Now, let's assume for a moment that the user intends to somehow modify the 
return content.

This again brings up the issue about CoW ~ a user might consider these as 
always being /copies/ of the original content, since they've been 
transcoded. Right? After being transcoding into a freshly allocated chunk of 
the heap, as a user I wouldn't expect to .dup the result.

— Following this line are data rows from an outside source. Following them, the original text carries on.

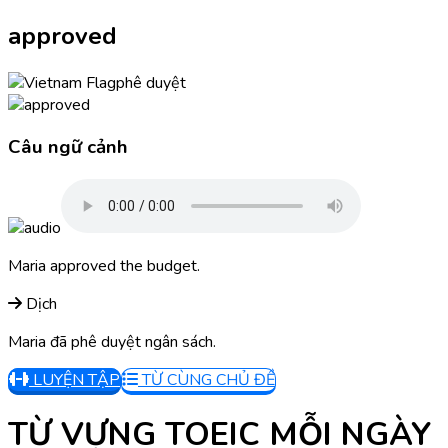
approved
phê duyệt
Câu ngữ cảnh
Maria approved the budget.
Dịch
Maria đã phê duyệt ngân sách.
LUYỆN TẬP
TỪ CÙNG CHỦ ĐỀ
TỪ VỰNG TOEIC MỖI NGÀY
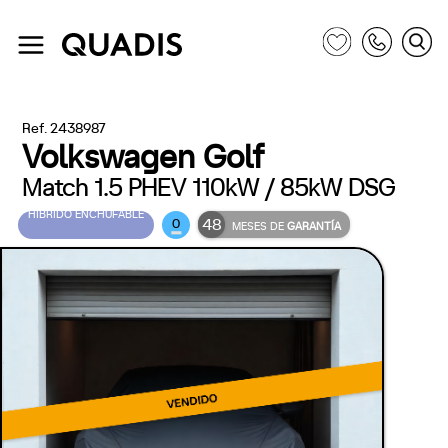
Ref. 2438987
Volkswagen Golf
Match 1.5 PHEV 110kW / 85kW DSG
HÍBRIDO ENCHUFABLE
48
0
MESES DE
GARANTÍA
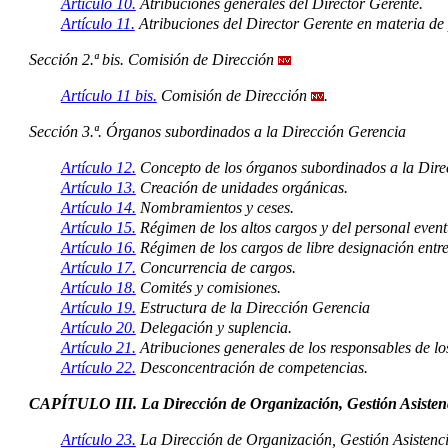
Artículo 10.
Atribuciones generales del Director Gerente.
Artículo 11.
Atribuciones del Director Gerente en materia de
Sección 2.ª bis. Comisión de Dirección
Artículo 11 bis.
Comisión de Dirección
.
Sección 3.ª. Órganos subordinados a la Dirección Gerencia
Artículo 12.
Concepto de los órganos subordinados a la Dire
Artículo 13.
Creación de unidades orgánicas.
Artículo 14.
Nombramientos y ceses.
Artículo 15.
Régimen de los altos cargos y del personal event
Artículo 16.
Régimen de los cargos de libre designación entre
Artículo 17.
Concurrencia de cargos.
Artículo 18.
Comités y comisiones.
Artículo 19.
Estructura de la Dirección Gerencia
Artículo 20.
Delegación y suplencia.
Artículo 21.
Atribuciones generales de los responsables de l
Artículo 22.
Desconcentración de competencias.
CAPÍTULO III. La Dirección de Organización, Gestión Asistenc
Artículo 23.
La Dirección de Organización, Gestión Asistenci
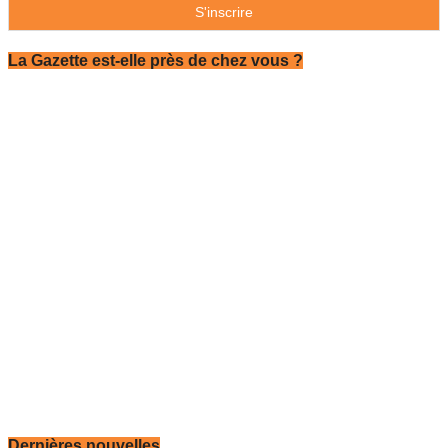
La Gazette est-elle près de chez vous ?
Dernières nouvelles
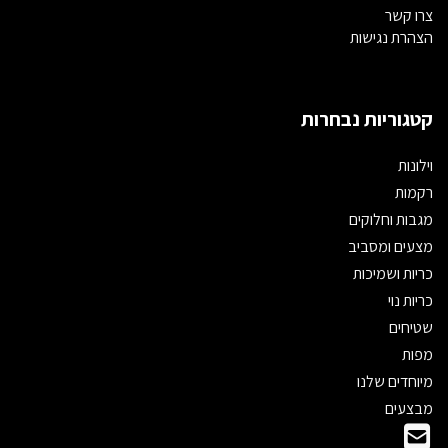
צרו קשר
הצהרת נגישות
קטגוריות נבחרות
וילונות
רקמות
מגבות וחלוקים
מצעים ומסביב
כריות ושמיכות
כריות נוי
שטיחים
מפות
מיוחדים שלנו
מבצעים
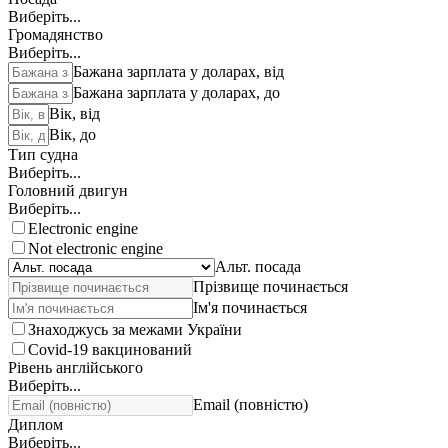
Виберіть...
Громадянство
Виберіть...
Бажана зарплата у доларах, від
Бажана зарплата у доларах, до
Вік, від
Вік, до
Тип судна
Виберіть...
Головний двигун
Виберіть...
Electronic engine
Not electronic engine
Альт. посада
Прізвище починається
Ім'я починається
Знаходжусь за межами України
Covid-19 вакцинований
Рівень англійського
Виберіть...
Email (повністю)
Диплом
Виберіть...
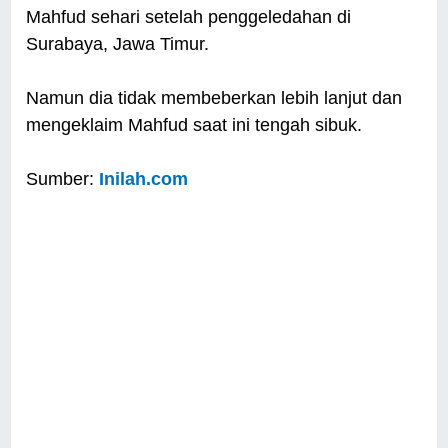
Mahfud sehari setelah penggeledahan di
Surabaya, Jawa Timur.
Namun dia tidak membeberkan lebih lanjut dan
mengeklaim Mahfud saat ini tengah sibuk.
Sumber:
Inilah.com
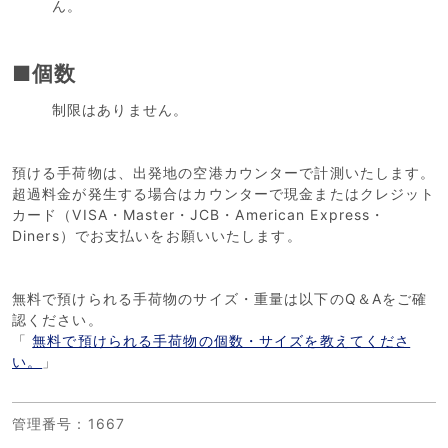
ん。
■個数
制限はありません。
預ける手荷物は、出発地の空港カウンターで計測いたします。
超過料金が発生する場合はカウンターで現金またはクレジット
カード（VISA・Master・JCB・American Express・
Diners）でお支払いをお願いいたします。
無料で預けられる手荷物のサイズ・重量は以下のQ＆Aをご確
認ください。
「
無料で預けられる手荷物の個数・サイズを教えてくださ
い。
」
管理番号
：1667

Yet, this is not a valid assumption ~ your example return the original 
content directly in 3 cases, which a user might happily modify, thinking 
s/he's working with a private copy. To get around this, the user must 
explicitly follow CoW and always .dup the result. Even when it's presumeably 
redundant to do so. Alternatively, as the utility designer, you must always 
.dup the non-transcoded return value. Just in case.

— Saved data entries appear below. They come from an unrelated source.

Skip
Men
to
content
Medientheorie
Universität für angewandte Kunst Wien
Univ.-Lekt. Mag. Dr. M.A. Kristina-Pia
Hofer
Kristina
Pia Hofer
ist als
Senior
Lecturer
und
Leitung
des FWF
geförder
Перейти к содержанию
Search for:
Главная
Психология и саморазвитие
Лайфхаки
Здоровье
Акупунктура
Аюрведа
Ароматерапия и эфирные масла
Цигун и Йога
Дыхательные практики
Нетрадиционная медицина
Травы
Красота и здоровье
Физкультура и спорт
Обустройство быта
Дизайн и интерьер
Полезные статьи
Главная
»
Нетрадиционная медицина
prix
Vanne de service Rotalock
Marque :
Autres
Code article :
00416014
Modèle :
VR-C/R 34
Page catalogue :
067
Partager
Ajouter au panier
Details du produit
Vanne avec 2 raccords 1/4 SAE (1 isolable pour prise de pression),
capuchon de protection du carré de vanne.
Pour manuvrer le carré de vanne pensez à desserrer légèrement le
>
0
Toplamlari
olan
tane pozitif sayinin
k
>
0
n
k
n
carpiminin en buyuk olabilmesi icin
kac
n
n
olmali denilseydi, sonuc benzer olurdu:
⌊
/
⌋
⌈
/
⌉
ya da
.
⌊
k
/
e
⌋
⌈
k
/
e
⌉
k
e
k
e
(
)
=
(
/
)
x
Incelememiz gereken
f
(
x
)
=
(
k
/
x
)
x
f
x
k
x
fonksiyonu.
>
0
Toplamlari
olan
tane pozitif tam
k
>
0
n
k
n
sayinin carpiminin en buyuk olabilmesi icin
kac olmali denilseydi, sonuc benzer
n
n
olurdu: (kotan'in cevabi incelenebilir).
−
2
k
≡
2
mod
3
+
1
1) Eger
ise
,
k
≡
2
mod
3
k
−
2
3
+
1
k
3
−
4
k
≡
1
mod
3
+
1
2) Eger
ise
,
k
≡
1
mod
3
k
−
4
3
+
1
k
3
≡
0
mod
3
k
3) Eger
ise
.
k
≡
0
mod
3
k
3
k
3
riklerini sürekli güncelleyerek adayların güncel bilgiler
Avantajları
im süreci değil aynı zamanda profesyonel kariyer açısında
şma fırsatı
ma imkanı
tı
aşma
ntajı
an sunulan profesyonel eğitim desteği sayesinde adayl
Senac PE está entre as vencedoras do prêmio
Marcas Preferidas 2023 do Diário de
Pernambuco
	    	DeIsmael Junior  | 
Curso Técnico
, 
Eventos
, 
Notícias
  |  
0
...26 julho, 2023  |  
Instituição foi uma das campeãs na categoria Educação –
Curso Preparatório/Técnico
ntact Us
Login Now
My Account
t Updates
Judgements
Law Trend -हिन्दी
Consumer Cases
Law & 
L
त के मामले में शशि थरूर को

This seems utterly wrong. And it's such a fundamental thing too. Perhaps I 
don't get it?

Nov 25 2005

Derek Parnell <derek psych.ward> writes:

On Fri, 25 Nov 2005 15:09:44 -0800, Kris wrote:

 "Derek Parnell" <derek psych.ward> wrote in message 
 news:1ypwa2hwmja.q9pdllu3i85s.dlg 40tude.net...
 On Fri, 25 Nov 2005 10:32:47 -0800, kris wrote:


 [snip]

 There's the one that says "add some array properties as a convenience
 for transcoding", such as adding .utf8 .utf16 and .utf32 properties as
 appropriate. That would be nice!

 For what it's worth, here's a small convenience module...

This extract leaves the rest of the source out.